Страница 5 из 6
В окне, через проход, проплыли бледные купола Пулковской обсерватории, похожей на искалеченную техническим веком Айя-Софию. И тут ничем не заполненный сумрак прочно заложил окна, будто черной бумагой заклеил.
Напротив него сидела бледная, с грустным и незначительным лицом дама, чья осень так и не опалилась строками его поэзии, рядом с ней — пожилой, упитанный господин из породы жизнелюбов, слух которого никогда не тревожили звуки «Тихих песен». Скамейку через проход занимали реалист, испитой священник и молодчага гусар в новой шинели с меховым воротником, можно было побиться об заклад, что на зеркала их душ не ложилось дыхание певца зимних лилий. А в углу согнулась худая, как кость, старуха с нарумяненными щеками и странно блестящими глазами в черных глубоких провалах глазниц. Неприятная старуха. Она так поглядывала на Анненского из своих пещер, словно читала его или по меньшей мере знала, кто он такой. Но Анненский не знал старухи, никогда не видел ее, ибо, раз увидев это жеманное, древнее, гадко кокетливое существо в ярком и несовременном тряпье, запомнишь на всю жизнь. И зачем она источает огонь из своих остывших недр? Сумасшедшая? Бывшая красавица, блиставшая при дворе Николая Первого, где она соперничала с Наталией Николаевной Пушкиной, или бывшая артистка императорских театров, знавшая славу и поклонение, — подобными призраками кишело Царское Село. Столь же не узнанная, как и сам Иннокентий Федорович, но куда смелее претендующая на узнавание, она тщится пробудить в окружающих память, догадку о себе прежней, не униженной старостью и нищетой, — да нет, тут что-то другое, совсем другое… От нее веет могильным холодом. Хорошо бы, она сошла…

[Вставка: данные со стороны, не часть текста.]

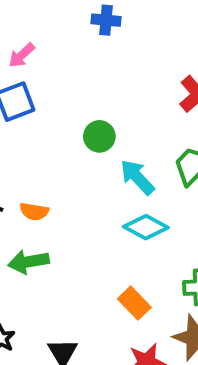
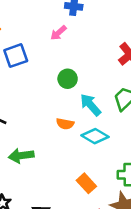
pink arrow: (22, 55) -> (58, 33), moved
orange semicircle: (34, 211) -> (65, 124), moved

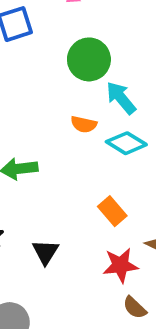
green circle: (68, 79) -> (89, 59), size x1.5

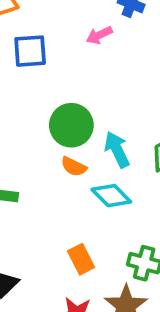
green circle: (89, 59) -> (71, 125), moved

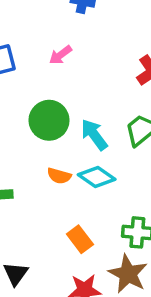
pink arrow: (99, 35) -> (60, 55), moved
orange semicircle: (74, 167) -> (59, 176), moved

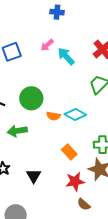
green circle: (49, 120) -> (31, 98), moved
cyan arrow: (94, 135) -> (66, 56), moved

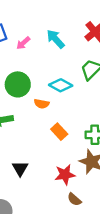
pink arrow: (47, 45) -> (23, 43), moved
cyan diamond: (75, 115) -> (61, 85), moved
orange rectangle: (69, 152) -> (59, 132), moved

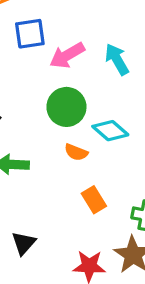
pink arrow: (23, 43) -> (67, 55), size x1.5
green circle: (18, 84) -> (66, 107), moved

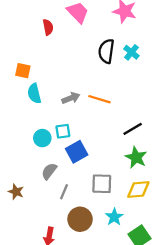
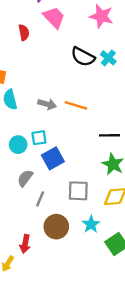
black semicircle: (106, 51) -> (83, 57), turned -70
gray arrow: (71, 98) -> (47, 104), turned 36
black line: (133, 129) -> (109, 135), turned 30

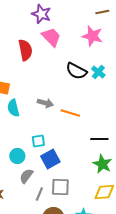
red semicircle: (24, 32) -> (25, 50), size x1.5
gray arrow: (47, 104) -> (45, 103), moved
cyan circle: (18, 145) -> (17, 156), moved
gray square: (78, 191) -> (60, 187), moved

Анненский отвернулся, уперся взглядом в красную, истоптанную ковровую дорожку и понял, что холод, источаемый старухой, проник к нему внутрь. Ему было знобко, сыро, невыносимая тоска сдавила сердце. Неужели опять начинается? Господи, а ведь это куда хуже, чем в муках воображения. Неужели конец? Нет, нет! Это только в плохих романах и хороших сказках число три наделено мистической властью. Живая жизнь неподвластна этой ребяческой магии. Но ему опять плохо, совсем плохо. Это даже не боль, любую боль можно вытерпеть, когда же она выходит за некий предел, сознание покидает человека, и он уже неподвластен боли. Это что-то другое, состоящее из ужаса, тоски, безысходности. И распирающий ком внутри…

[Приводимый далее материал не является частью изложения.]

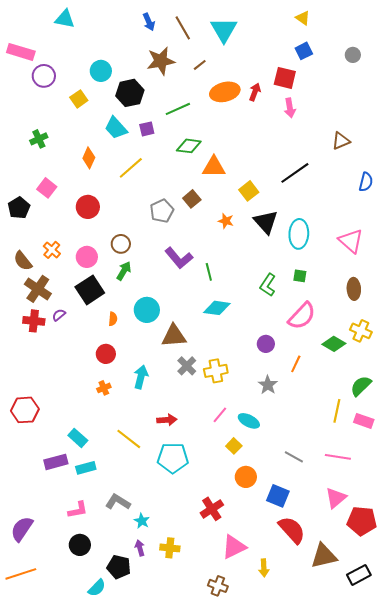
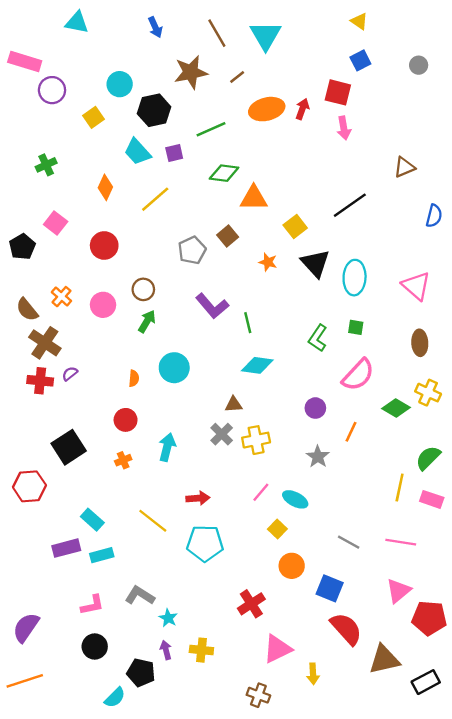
blue arrow: (149, 22) -> (155, 27), moved
black square: (90, 290) -> (69, 447), moved
brown triangle: (174, 336) -> (234, 404), moved, size x0.6

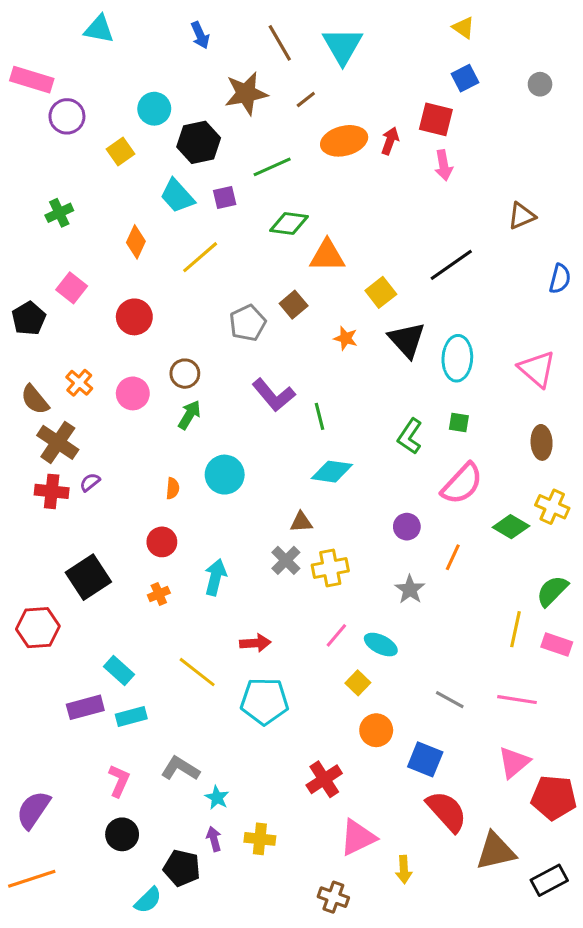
pink L-shape: (92, 605) -> (119, 781), turned -55

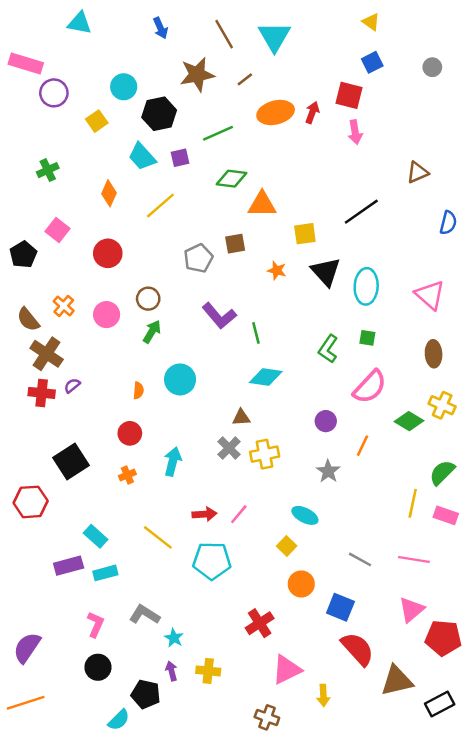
yellow square: (381, 292) -> (305, 234), turned 30
brown square: (294, 305) -> (235, 244), turned 30
pink line: (336, 635) -> (239, 514), moved

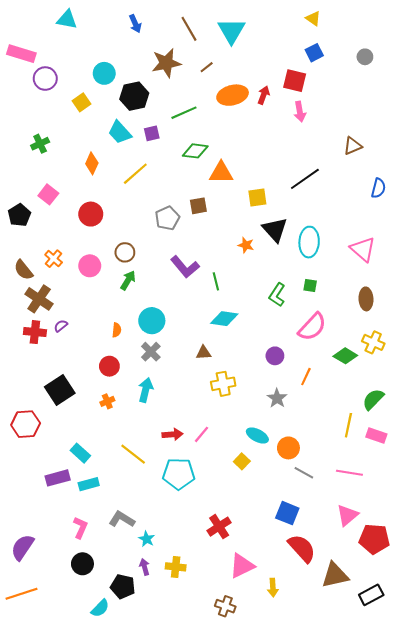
orange star: (277, 270) -> (246, 245), moved
gray cross: (229, 448) -> (151, 352), moved
orange circle: (301, 584) -> (288, 448), moved

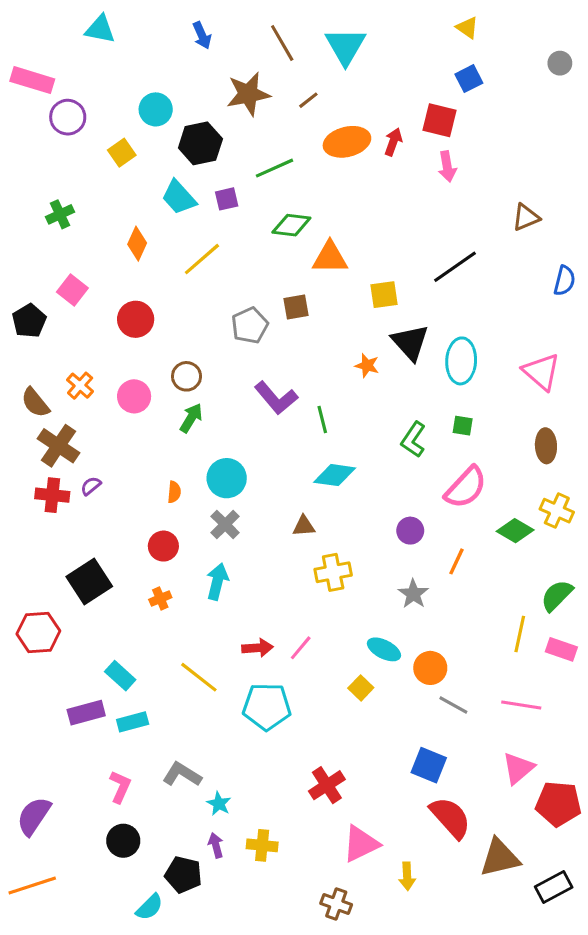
gray circle: (365, 57) -> (560, 63), moved

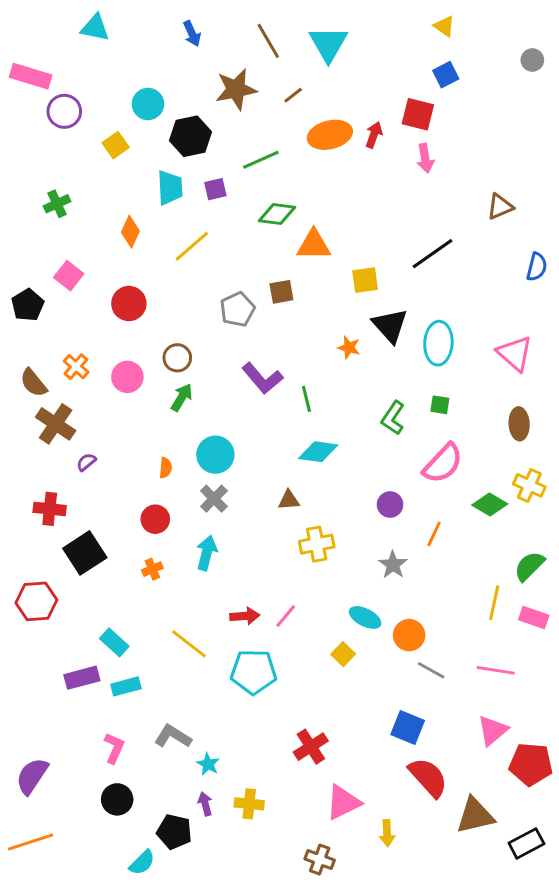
cyan trapezoid: (179, 197) -> (170, 188), turned -141
red cross: (52, 495) -> (50, 509), moved

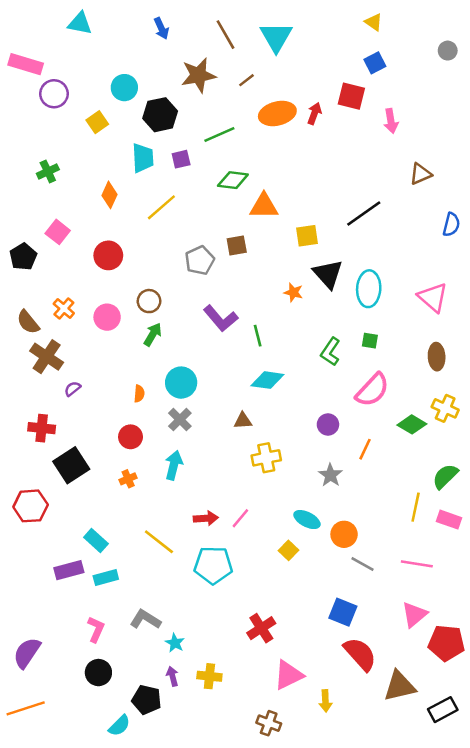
pink arrow: (425, 158) -> (391, 121), moved

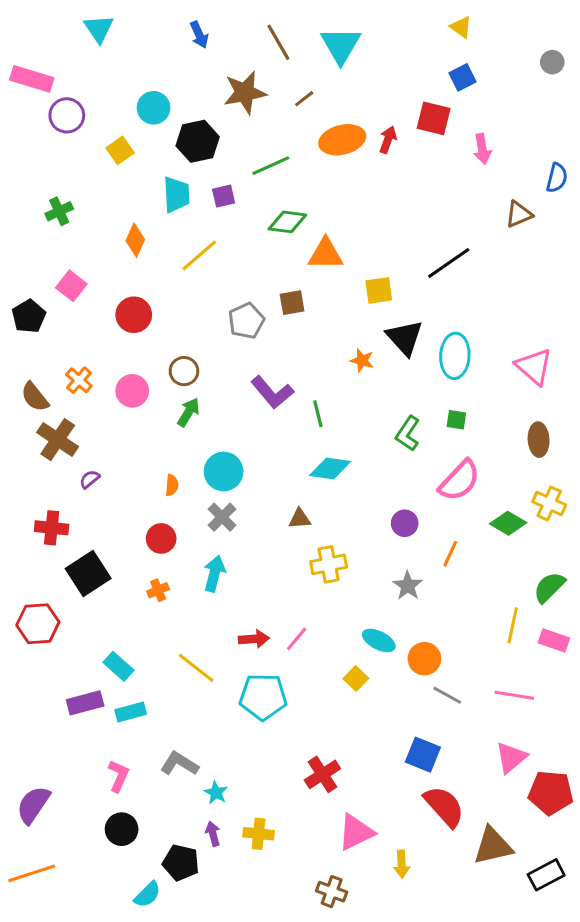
cyan triangle: (80, 23) -> (99, 29), turned 45
blue semicircle: (451, 225) -> (557, 178), moved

Надо что-то делать. Ну, хотя бы обволакивать себя сетью мелких движений. Расстегнуть пальто, достать свежий носовой платок, промокнуть лоб и щеки, сложить платок, спрятать в брючный карман и застегнуть пальто. Снова расстегнуть, вынуть часы из кармашка жилета, щелкнуть крышкой и посмотреть, который час. Спрятать часы. Застегнуться. Поправить манжету. Деликатно откашлянуть, прикрыв рот пальцами. Что еще? Можно попросить воды. Но при мысли о тепловатой, припахивающей гарью поездной воде его слегка замутило. Потребовалась новая возня с платком, чтобы вытереть наполнившийся слюной рот. И тут он заметил, что все еще жив, гнетущая тоска и ком внутри не убивают, во всяком случае сразу. Можно жить и с этим. Нехорошо сбившееся дыхание снова упорядочилось. Лишь требовался более глубокий, в несколько приемов вдох, иначе воздух не проникает в легкие или это только кажется?..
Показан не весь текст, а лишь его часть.